Second, Romney himself responded today to the Wall Street Journal’s editorial yesterday, savaging him. I must say, that was one of the nastiest editorials I have ever seen from the Journal, and as John notes, it was issued even before Romney spoke. Does the Journal editorial board have its mind made up already? Do they really want to help the Democrats dynamite the campaign of the GOP front-runner?
Here’s Romney’s very measured response:
I was not surprised to read yet another editorial in the Journal yesterday criticizing the health-care reforms we enacted in Massachusetts (“Obama’s Running Mate,” May 12). I was, however, not expecting the distortions of what we accomplished. Let me deal with some of them.
One, the editorial asserts that people in Massachusetts who wouldn’t buy coverage, even though they could afford it, was not a major fiscal problem. But as a state we were spending almost $1 billion on free care for the uninsured. What we did was convert that money into premium support for those who needed help buying a policy, and require those uninsured who could afford to buy coverage to take personal responsibility for their own health care. Two, while it’s true that insurance premiums in Massachusetts are among the highest in the nation, that was also the case before reform. A truer statement would be that getting everyone insured is not by itself enough to bring down the costs of health care. And finally, it is simply wrong to say that state spending on health care in Massachusetts has skyrocketed. The cost of the health-care plan to the state budget is “relatively modest” and well within projections, according to the independent Massachusetts Taxpayers Foundation. They conclude that the new state spending on reform has amounted to less than 1% of the state budget each year.

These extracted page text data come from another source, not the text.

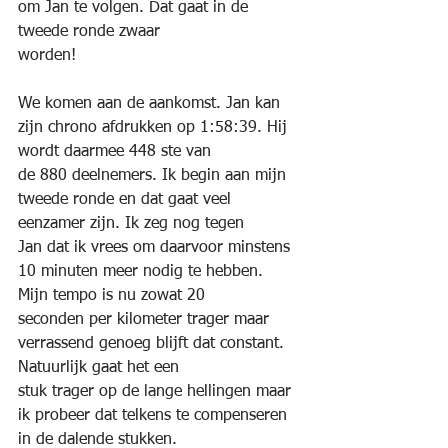
om Jan te volgen. Dat gaat in de 
tweede ronde zwaar
worden!
We komen aan de aankomst. Jan kan 
zijn chrono afdrukken op 1:58:39. Hij 
wordt daarmee 448 ste van
de 880 deelnemers. Ik begin aan mijn 
tweede ronde en dat gaat veel 
eenzamer zijn. Ik zeg nog tegen
Jan dat ik vrees om daarvoor minstens 
10 minuten meer nodig te hebben. 
Mijn tempo is nu zowat 20
seconden per kilometer trager maar 
verrassend genoeg blijft dat constant. 
Natuurlijk gaat het een
stuk trager op de lange hellingen maar 
ik probeer dat telkens te compenseren 
in de dalende stukken.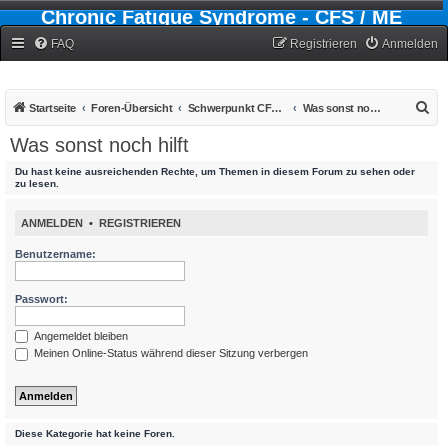
Chronic Fatigue Syndrome - CFS / ME
Forum
FAQ
Registrieren
Anmelden
S
Startseite
Foren-Übersicht
Schwerpunkt CFS - Chronic-Fatigue-Syndrom
Was sonst noch hilft
u
Was sonst noch hilft
c
Du hast keine ausreichenden Rechte, um Themen in diesem Forum zu sehen oder
h
zu lesen.
e
ANMELDEN
•
REGISTRIEREN
Benutzername:
Passwort:
Angemeldet bleiben
Meinen Online-Status während dieser Sitzung verbergen
Diese Kategorie hat keine Foren.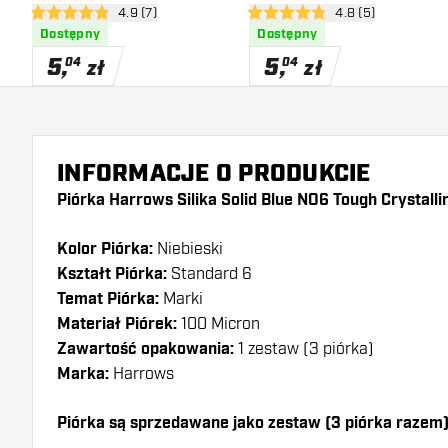
otwórz panel recenzji
4.9 (7)
otwórz panel recen
4.8 (5)
Coated
Crystalline Coated
4.9 gwiazdki oceny
4.8 gwiazdki oceny
Dostępny
Dostępny
5
,
5
,
04
04
zł
zł
INFORMACJE O PRODUKCIE
Piórka Harrows Silika Solid Blue NO6 Tough Crystalli
Kolor Piórka:
Niebieski
Kształt Piórka:
Standard 6
Temat Piórka:
Marki
Materiał Piórek:
100 Micron
Zawartość opakowania:
1 zestaw (3 piórka)
Marka:
Harrows
Piórka są sprzedawane jako zestaw (3 piórka razem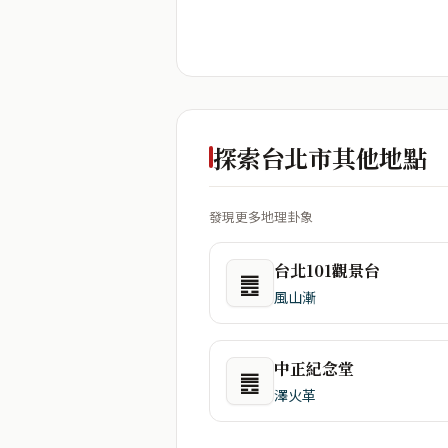
探索台北市其他地點
發現更多地理卦象
台北101觀景台
䷌
風山漸
中正紀念堂
䷌
澤火革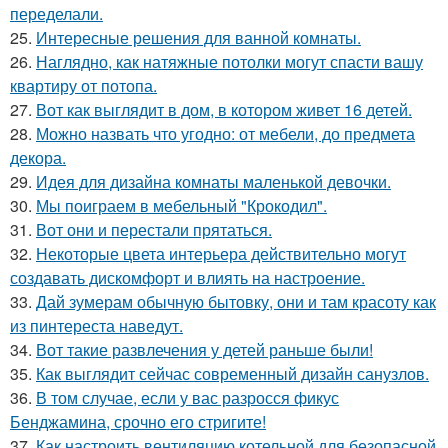
переделали.
25.
Интересные решения для ванной комнаты.
26.
Наглядно, как натяжные потолки могут спасти вашу
квартиру от потопа.
27.
Вот как выглядит в дом, в котором живет 16 детей.
28.
Можно назвать что угодно: от мебели, до предмета
декора.
29.
Идея для дизайна комнаты маленькой девочки.
30.
Мы поиграем в мебельный "Крокодил".
31.
Вот они и перестали прятаться.
32.
Некоторые цвета интерьера действительно могут
создавать дискомфорт и влиять на настроение.
33.
Дай зумерам обычную бытовку, они и там красоту как
из пинтереста наведут.
34.
Вот такие развлечения у детей раньше были!
35.
Как выглядит сейчас современный дизайн санузлов.
36.
В том случае, если у вас разросся фикус
Бенджамина, срочно его стригите!
37.
Как настроить вентиляцию котельной для безопасной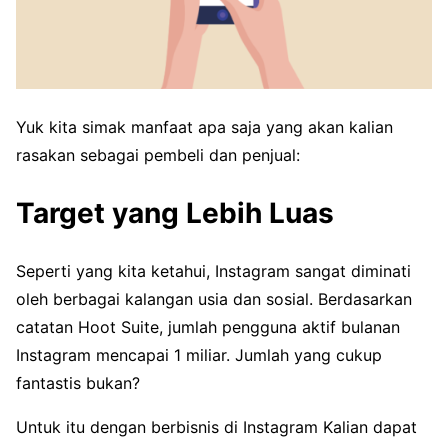
Yuk kita simak manfaat apa saja yang akan kalian
rasakan sebagai pembeli dan penjual:
Target yang Lebih Luas
Seperti yang kita ketahui, Instagram sangat diminati
oleh berbagai kalangan usia dan sosial. Berdasarkan
catatan Hoot Suite, jumlah pengguna aktif bulanan
Instagram mencapai 1 miliar. Jumlah yang cukup
fantastis bukan?
Untuk itu dengan berbisnis di Instagram Kalian dapat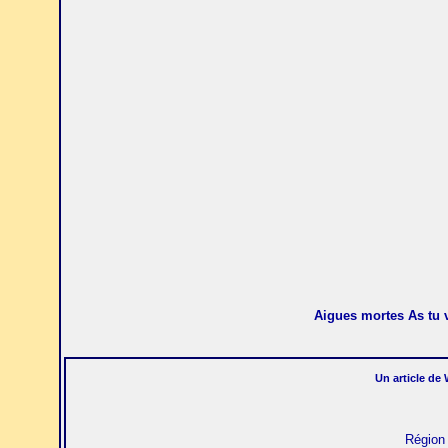
Aigues mortes As tu 
Un article de 
Région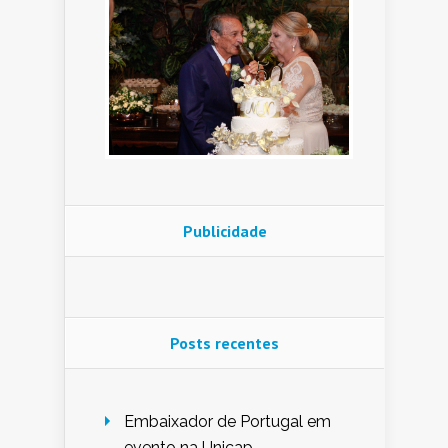
Publicidade
Posts recentes
Embaixador de Portugal em
evento na Unicap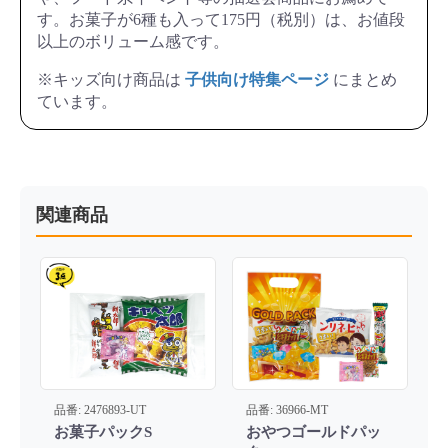
す。お菓子が6種も入って175円（税別）は、お値段
以上のボリューム感です。
※キッズ向け商品は
子供向け特集ページ
にまとめ
ています。
関連商品
品番: 2476893-UT
品番: 36966-MT
お菓子パックS
おやつゴールドパッ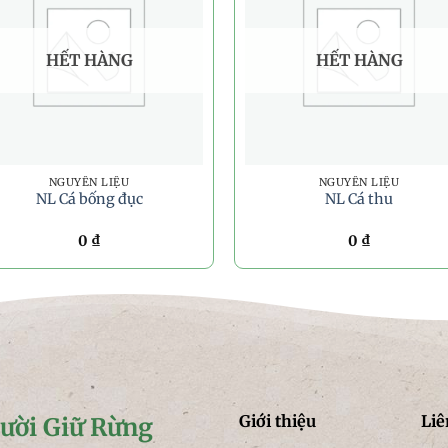
HẾT HÀNG
HẾT HÀNG
NGUYÊN LIỆU
NGUYÊN LIỆU
NL Cá bống đục
NL Cá thu
0
₫
0
₫
Giới thiệu
Liê
ười Giữ Rừng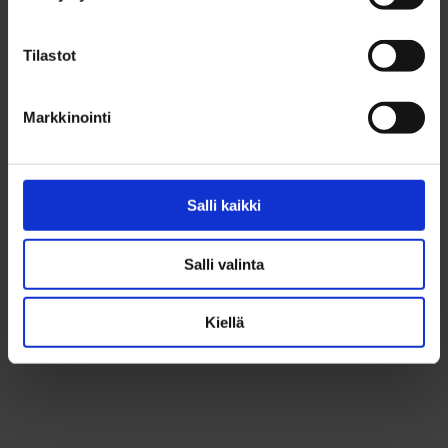
Tilastot
Markkinointi
Salli kaikki
Salli valinta
Kiellä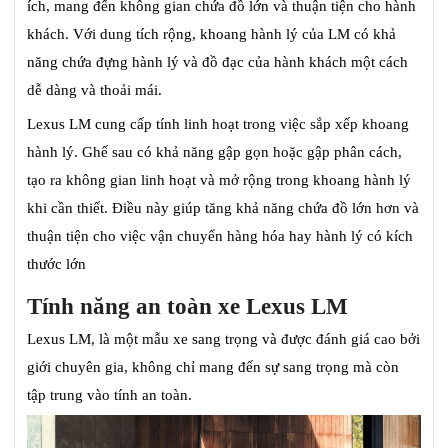
ích, mang đến không gian chứa đồ lớn và thuận tiện cho hành
khách. Với dung tích rộng, khoang hành lý của LM có khả
năng chứa đựng hành lý và đồ đạc của hành khách một cách
dễ dàng và thoải mái.
Lexus LM cung cấp tính linh hoạt trong việc sắp xếp khoang
hành lý. Ghế sau có khả năng gập gọn hoặc gập phân cách,
tạo ra không gian linh hoạt và mở rộng trong khoang hành lý
khi cần thiết. Điều này giúp tăng khả năng chứa đồ lớn hơn và
thuận tiện cho việc vận chuyển hàng hóa hay hành lý có kích
thước lớn
Tính năng an toàn xe Lexus LM
Lexus LM, là một mẫu xe sang trọng và được đánh giá cao bởi
giới chuyên gia, không chỉ mang đến sự sang trọng mà còn
tập trung vào tính an toàn.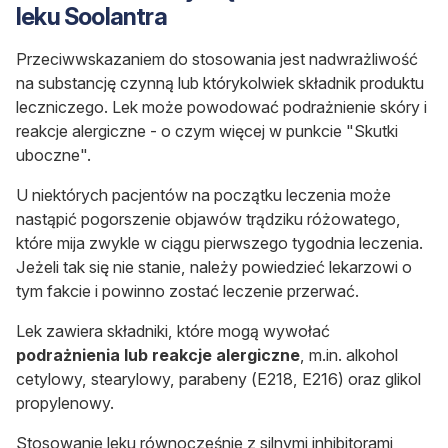
leku Soolantra
Przeciwwskazaniem do stosowania jest nadwrażliwość
na substancję czynną lub którykolwiek składnik produktu
leczniczego. Lek może powodować podrażnienie skóry i
reakcje alergiczne - o czym więcej w punkcie "Skutki
uboczne".
U niektórych pacjentów na początku leczenia może
nastąpić pogorszenie objawów trądziku różowatego,
które mija zwykle w ciągu pierwszego tygodnia leczenia.
Jeżeli tak się nie stanie, należy powiedzieć lekarzowi o
tym fakcie i powinno zostać leczenie przerwać.
Lek zawiera składniki, które mogą wywołać
podrażnienia lub reakcje alergiczne
, m.in. alkohol
cetylowy, stearylowy, parabeny (E218, E216) oraz glikol
propylenowy.
Stosowanie leku równocześnie z silnymi inhibitorami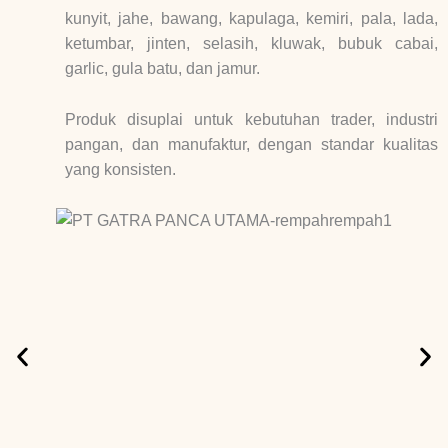
kunyit, jahe, bawang, kapulaga, kemiri, pala, lada,
ketumbar, jinten, selasih, kluwak, bubuk cabai,
garlic, gula batu, dan jamur.
Produk disuplai untuk kebutuhan trader, industri
pangan, dan manufaktur, dengan standar kualitas
yang konsisten.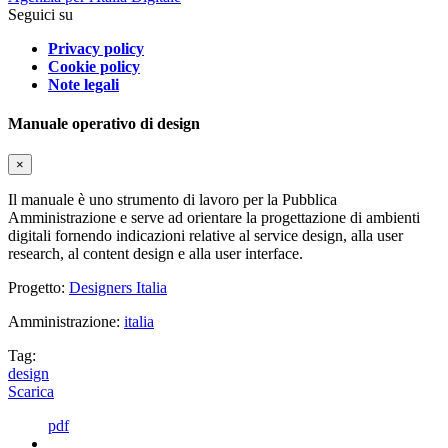
Seguici su
Privacy policy
Cookie policy
Note legali
Manuale operativo di design
×
Il manuale è uno strumento di lavoro per la Pubblica
Amministrazione e serve ad orientare la progettazione di ambienti
digitali fornendo indicazioni relative al service design, alla user
research, al content design e alla user interface.
Progetto:
Designers Italia
Amministrazione:
italia
Tag:
design
Scarica
pdf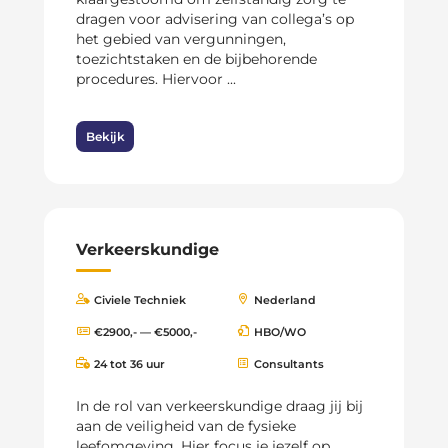
dragen voor advisering van collega’s op
het gebied van vergunningen,
toezichtstaken en de bijbehorende
procedures. Hiervoor ...
Bekijk
Verkeerskundige
Civiele Techniek
Nederland
€2900,- — €5000,-
HBO/WO
24 tot 36 uur
Consultants
In de rol van verkeerskundige draag jij bij
aan de veiligheid van de fysieke
leefomgeving. Hier focus je jezelf op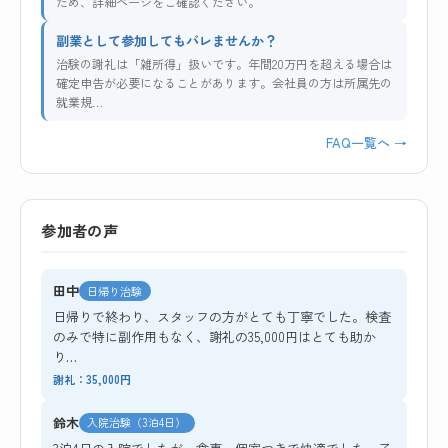
ため、詳細ページをご確認ください。
副業として参加してもバレませんか？
治験の謝礼は「雑所得」扱いです。年間20万円を超える場合は
確定申告が必要になることがあります。会社員の方は所属先の
就業規…
FAQ一覧へ →
参加者の声
田中
日帰り治験
日帰りで終わり、スタッフの方がとても丁寧でした。検査
のみで特に副作用もなく、謝礼の35,000円はとても助か
り…
謝礼：35,000円
鈴木
入院治験（3泊4日）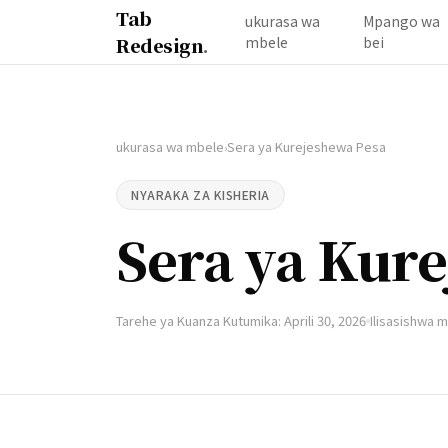
Tab
ukurasa wa
Mpango wa
Redesign
.
mbele
bei
ukurasa wa mbele
Sera ya Kurejeshewa Pesa
›
NYARAKA ZA KISHERIA
Sera ya Kur
Tarehe ya Kuanza Kutumika: Aprili 30, 2026
Ilisasishwa m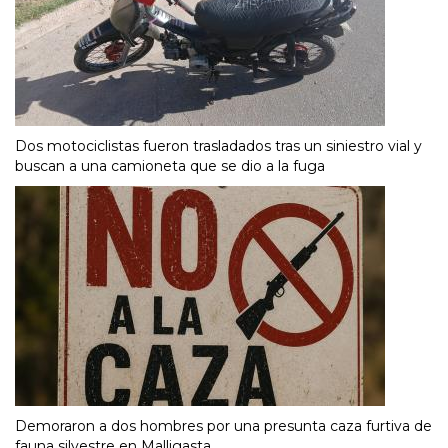
Dos motociclistas fueron trasladados tras un siniestro vial y
buscan a una camioneta que se dio a la fuga
Demoraron a dos hombres por una presunta caza furtiva de
fauna silvestre en Malligasta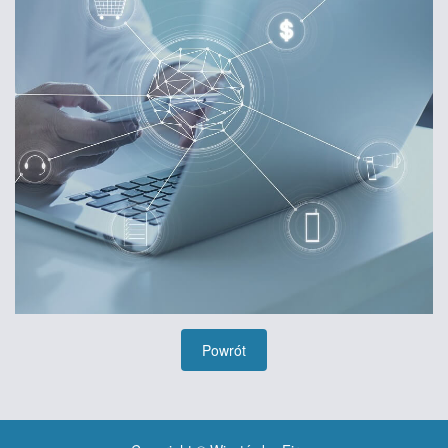
Powrót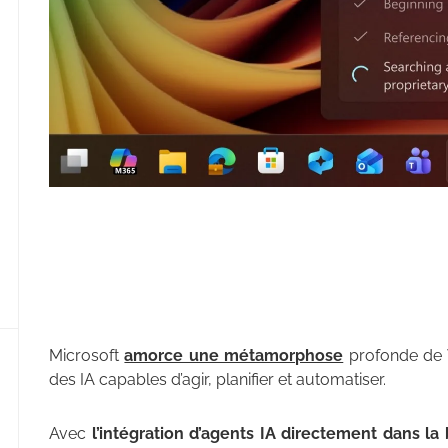
Microsoft
amorce une métamorphose
profonde de W
des IA capables d’agir, planifier et automatiser.
Avec
l’intégration d’agents IA directement dans la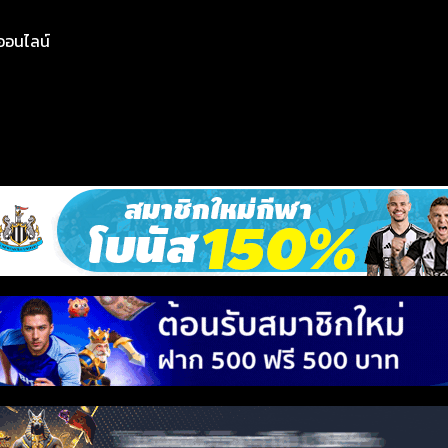
ย์ออนไลน์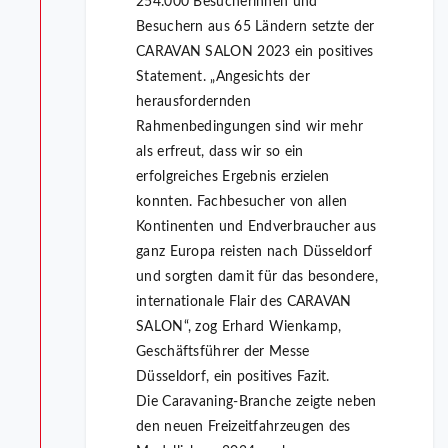
254.000 Besucherinnen und
Besuchern aus 65 Ländern setzte der
CARAVAN SALON 2023 ein positives
Statement. „Angesichts der
herausfordernden
Rahmenbedingungen sind wir mehr
als erfreut, dass wir so ein
erfolgreiches Ergebnis erzielen
konnten. Fachbesucher von allen
Kontinenten und Endverbraucher aus
ganz Europa reisten nach Düsseldorf
und sorgten damit für das besondere,
internationale Flair des CARAVAN
SALON“, zog Erhard Wienkamp,
Geschäftsführer der Messe
Düsseldorf, ein positives Fazit.
Die Caravaning-Branche zeigte neben
den neuen Freizeitfahrzeugen des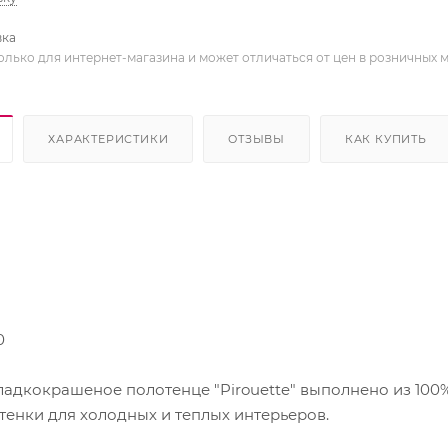
вка
олько для интернет-магазина и может отличаться от цен в розничных 
ХАРАКТЕРИСТИКИ
ОТЗЫВЫ
КАК КУПИТЬ
0
дкокрашеное полотенце "Pirouette" выполнено из 100%
тенки для холодных и теплых интерьеров.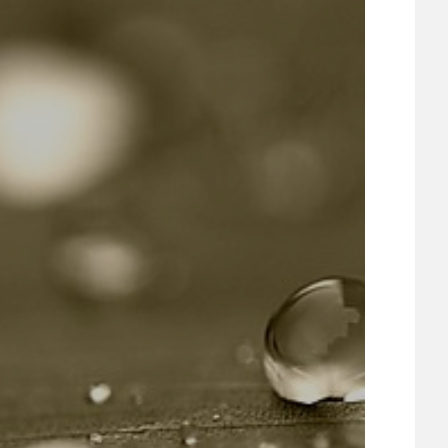
ÚJEZDSKÉ JEDNOSMĚRKY
ÚJEZDSKÝ ZPRAVODAJ
ÚVALSKÉ KOUPALIŠTĚ
21
ÚZEMNÍ A STRATEGICKÝ PLÁN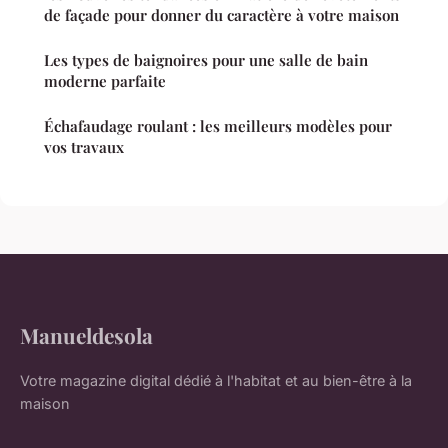
de façade pour donner du caractère à votre maison
Les types de baignoires pour une salle de bain
moderne parfaite
Échafaudage roulant : les meilleurs modèles pour
vos travaux
Manueldesola
Votre magazine digital dédié à l'habitat et au bien-être à la
maison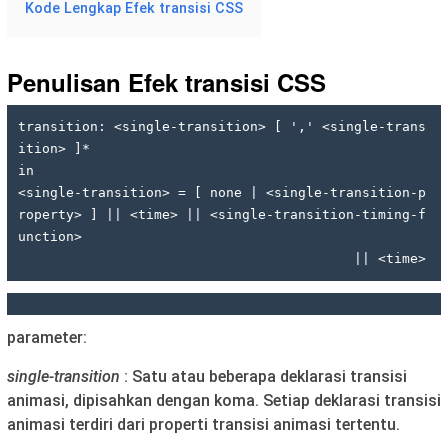
Kode Lengkap Efek transisi CSS
Penulisan
Efek transisi CSS
transition: <single-transition> [ ',' <single-trans
ition> ]*  

in

<single-transition> = [ none | <single-transition-p
roperty> ] || <time> || <single-transition-timing-f
unction> 

                                          || <time>
parameter:
single-transition
: Satu atau beberapa deklarasi transisi
animasi, dipisahkan dengan koma. Setiap deklarasi transisi
animasi terdiri dari properti transisi animasi tertentu.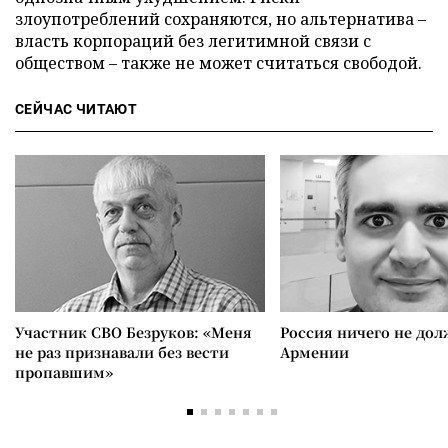
злоупотреблений сохраняются, но альтернатива –
власть корпораций без легитимной связи с
обществом – также не может считаться свободой.
СЕЙЧАС ЧИТАЮТ
Участник СВО Безруков: «Меня
Россия ничего не дол
не раз признавали без вести
Армении
пропавшим»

While I have had my disagreements with the Journal’s editorial board, where we find common ground is on the need to repeal ObamaCare and replace it with reforms that empower states to craft their own solutions. A one-size-fits-all plan that raises taxes and ignores the very real differences between states is the wrong course for our nation.
Time will tell whether Romney’s courageous decision to stay the course will pay off. My guess is that it will, despite the cannibalistic tendencies of my fellow conservatives.